Tayyip Erdoğan elini niye öptürdü
İDRİS GÜNAYDIN
"Bazı insanlar gülün niçin dikeni olduğundan şikayet ederler. Ben ise dikenlerin gülü olduğuna şükrederim" diyor bir kanaat önderi.
Tayyip Erdoğan'ın hayatının orta gençlik ve yaşlılık yılları gözümüzün önünde geçti, geçiyor. Dünyada Putin, Maduro ve kendisi Var mı daha kıdemlisi Yok.
Biz biliyoruz ki Tayyip Erdoğan elini öptürmekten memnun olmaz. Ama "İyilik Ödül" töreninde, kendisinden daha yaşlı birinden, elini öpmeye davranacağını hiç beklemediği için boş bulundu, elini öptürdü. Sonra da onun elini öptü.
Bunu diline dolayıp, onu küçümsemeye çalışanlar var. Hey gidi çapsızlar.
Ben, keşke Fatih Sultan Mehmet devrinde yaşasaydım da onun elini öpen birisi olsaydım. Ben ölsem bile torunlarım bu kadarcık jest ile övünür dururlardı.
Kabul edelim ki; Recep Tayyip Erdoğan bin yılın lideridir ve Fatih'den daha büyüktür. Onun elini öpmek bir şereftir. Buna imkan bulsam, öptürmese de zorla öperim. Onca çapsız eli öpmüşüz de ne olmuş. Bu defa öpmüşken adam gibi adamın elini öperdim.
Kabul edilsin veya edilmesin; küçümsensin veya hakkın teslim edilsin; Recep Tayyip Erdoğan Türk Tarihinin en büyüğüdür.
Bazıları da onun manda yoğurdu yediğinden, kestane balı yediğinden söz ederek onu eleştiriyorlar. İnsanların en alçağı başkasının yediğine göz dikendir.
Mandalar yoğurdu sadece Tayyip Beye mi yaparlar. Giresun'un en ufak ilçelerinden Dereli'de de manda yoğurdu satılıyor. Tayyip Bey mi alıyor bu yoğurdu Hayır. Kim alıyor Dereli'nin işçisi, memuru, esnafı
Dereli gibi küçük bir yerin memuru manda yoğurdu yerken Türkiye'nin bir numarası yediğinde nasıl alçakların diline düşüyor. Bu kadar alçaklık olur mu
Kestane Balı yiyormuş. Ne mühim şey Anzer Balı da değil. Kestane Balı... Ben de üretiyordum yakına kadar. Zor mu üretmek. Gittiği market senin gittiğin market. Semt Pazarı gittiğin yer. Senin aldığın patlıcandan o da alıyor. Biberden o da alıyor.
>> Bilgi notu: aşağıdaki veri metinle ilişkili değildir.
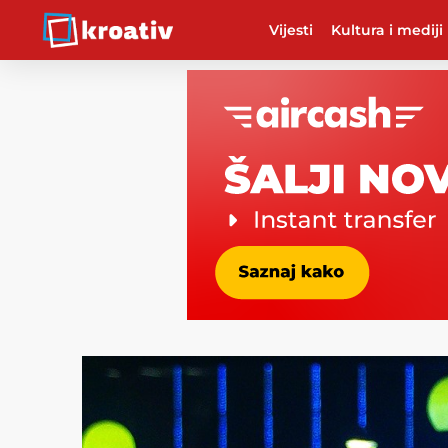
Vijesti
Kultura i mediji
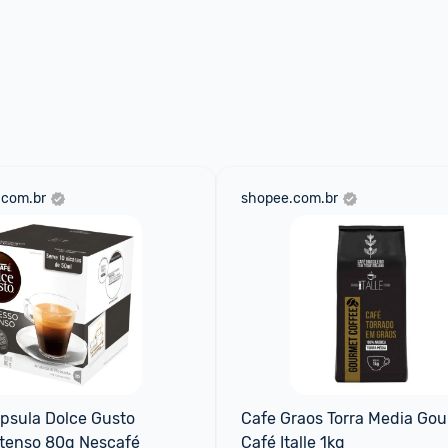
.com.br
shopee.com.br
sula Dolce Gusto 
Cafe Graos Torra Media Gou
ntenso 80g Nescafé
Café Italle 1kg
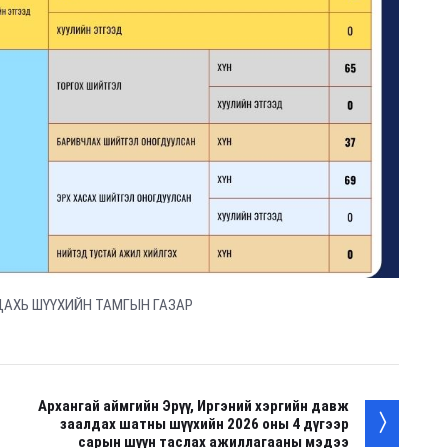
ДАХЬ ШҮҮХИЙН ТАМГЫН ГАЗАР
Архангай аймгийн Эрүү, Иргэний хэргийн давж
заалдах шатны шүүхийн 2026 оны 4 дүгээр
сарын шүүн таслах ажиллагааны мэдээ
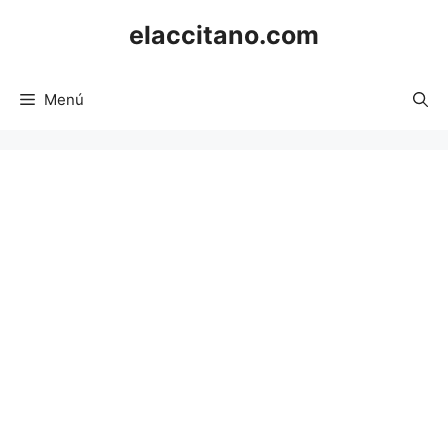
Saltar
elaccitano.com
al
contenido
Menú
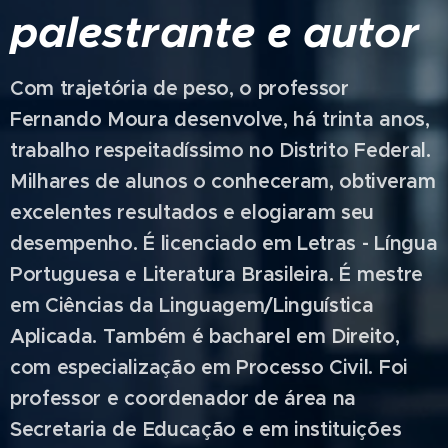
palestrante e autor
Com trajetória de peso, o professor
Fernando Moura
desenvolve, há trinta anos,
trabalho respeitadíssimo no Distrito Federal.
Milhares de alunos o conheceram, obtiveram
excelentes resultados e elogiaram seu
desempenho. É licenciado em Letras - Língua
Portuguesa e Literatura Brasileira. É mestre
em Ciências da Linguagem/Linguística
Aplicada. Também é bacharel em Direito,
com especialização em Processo Civil. Foi
professor e coordenador de área na
Secretaria de Educação e em instituições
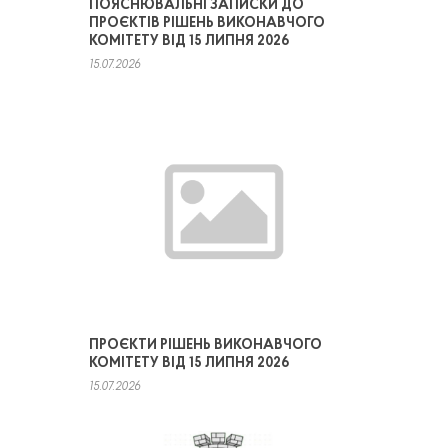
ПОЯСНЮВАЛЬНІ ЗАПИСКИ ДО
ПРОЄКТІВ РІШЕНЬ ВИКОНАВЧОГО
КОМІТЕТУ ВІД 15 ЛИПНЯ 2026
15.07.2026
ПРОЄКТИ РІШЕНЬ ВИКОНАВЧОГО
КОМІТЕТУ ВІД 15 ЛИПНЯ 2026
15.07.2026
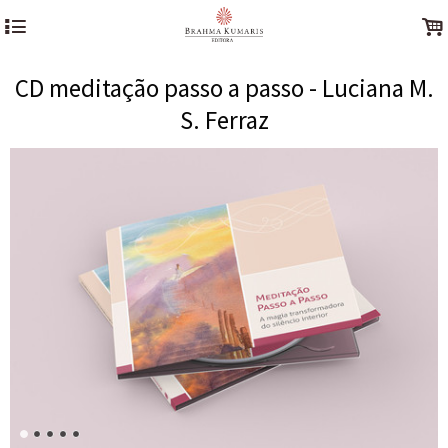
4
.
CD meditação passo a passo - Luciana M.
S. Ferraz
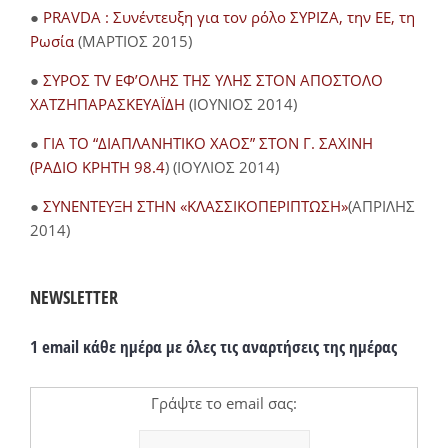
●
PRAVDA : Συνέντευξη για τον ρόλο ΣΥΡΙΖΑ, την ΕΕ, τη
Ρωσία
(ΜΑΡΤΙΟΣ 2015)
●
ΣΥΡΟΣ TV ΕΦ’ΟΛΗΣ ΤΗΣ ΥΛΗΣ ΣΤΟΝ ΑΠΟΣΤΟΛΟ
ΧΑΤΖΗΠΑΡΑΣΚΕΥΑΪΔΗ
(ΙΟΥΝΙΟΣ 2014)
●
ΓΙΑ ΤΟ “ΔΙΑΠΛΑΝΗΤΙΚΟ ΧΑΟΣ” ΣΤΟΝ Γ. ΣΑΧΙΝΗ
(ΡΑΔΙΟ ΚΡΗΤΗ 98.4
) (ΙΟΥΛΙΟΣ 2014)
●
ΣΥΝΕΝΤΕΥΞΗ ΣΤΗΝ «ΚΛΑΣΣΙΚΟΠΕΡΙΠΤΩΣΗ»
(ΑΠΡΙΛΗΣ
2014)
NEWSLETTER
1 email κάθε ημέρα με όλες τις αναρτήσεις της ημέρας
Γράψτε το email σας:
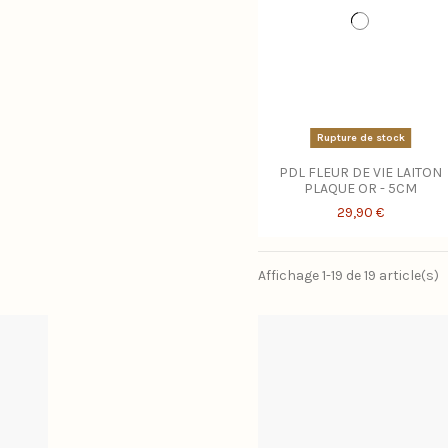
Rupture de stock
PDL FLEUR DE VIE LAITON
PLAQUE OR - 5CM
29,90 €
Affichage 1-19 de 19 article(s)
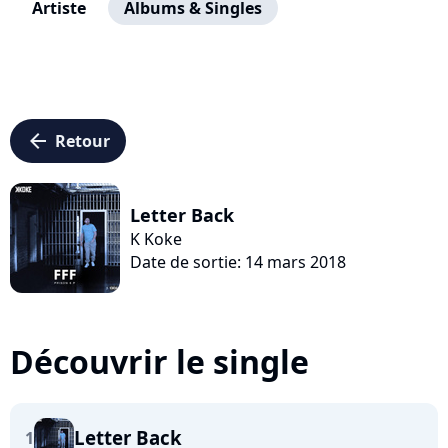
Artiste
Albums & Singles
arrow_left
Retour
Letter Back
K Koke
Date de sortie: 14 mars 2018
Découvrir le single
Letter Back
1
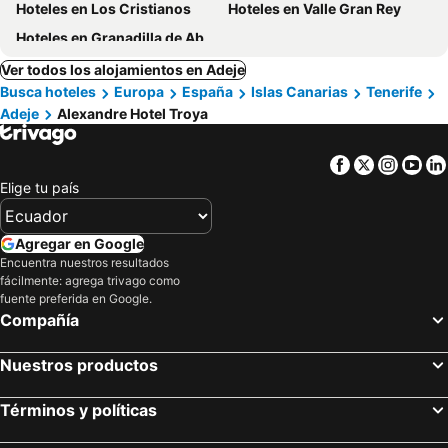
Hoteles en Los Cristianos
Hoteles en Valle Gran Rey
Hoteles en Granadilla de Abona
Ver todos los alojamientos en Adeje
Busca hoteles
Europa
España
Islas Canarias
Tenerife
Adeje
Alexandre Hotel Troya
Facebook
Twitter
Insta
Yo
Elige tu país
Agregar en Google
Encuentra nuestros resultados
fácilmente: agrega trivago como
fuente preferida en Google.
Compañía
Nuestros productos
Términos y políticas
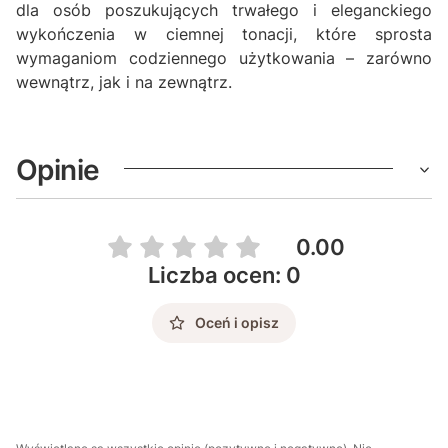
dla osób poszukujących trwałego i eleganckiego
wykończenia w ciemnej tonacji, które sprosta
wymaganiom codziennego użytkowania – zarówno
wewnątrz, jak i na zewnątrz.
Opinie
0.00
Liczba ocen: 0
Oceń i opisz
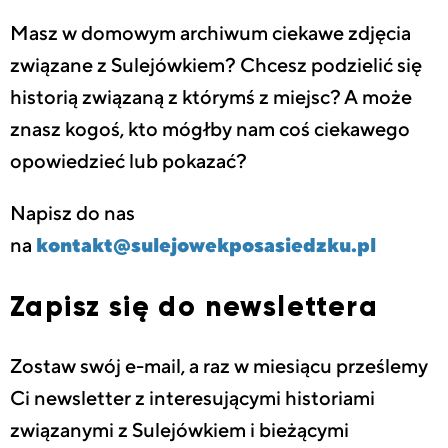
Masz w domowym archiwum ciekawe zdjęcia
związane z Sulejówkiem? Chcesz podzielić się
historią związaną z którymś z miejsc? A może
znasz kogoś, kto mógłby nam coś ciekawego
opowiedzieć lub pokazać?
Napisz do nas
na
kontakt@sulejowekposasiedzku.pl
Zapisz się do newslettera
Zostaw swój e-mail, a raz w miesiącu prześlemy
Ci newsletter z interesującymi historiami
związanymi z Sulejówkiem i bieżącymi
Eğer Jüpiter'den, Satürn'den gelse; dersin; bu ne israf. Yemeğini yapan meleklerden bir aşçı olsa; bu ne israf dersin. İnsandan, senin benim gibi bir adam. Bunu diline dolayıp hakaret etmek ancak şahsiyetsiz ve alçakların ahlakı olabilir.
Mustafa Kemal'in aldığı maaşın sekizde birini alıyor. Biri varlık zamanında cumhurbaşkanı diğeri yokluk zamanında. Biri Türkiye'yi dünyanın dört ülkesinden biri yapmış diğeri sefalet içinde bir ülkede bulunmuş. Biri servetine maaşından başka bir şey ilave etmemiş öbürünün, miras kalmadığı halde sadece yüzlerce dönüm arazisi var. Ne diyeceğiz şimdi. Yine de bu cumhurbaşkanı kötü.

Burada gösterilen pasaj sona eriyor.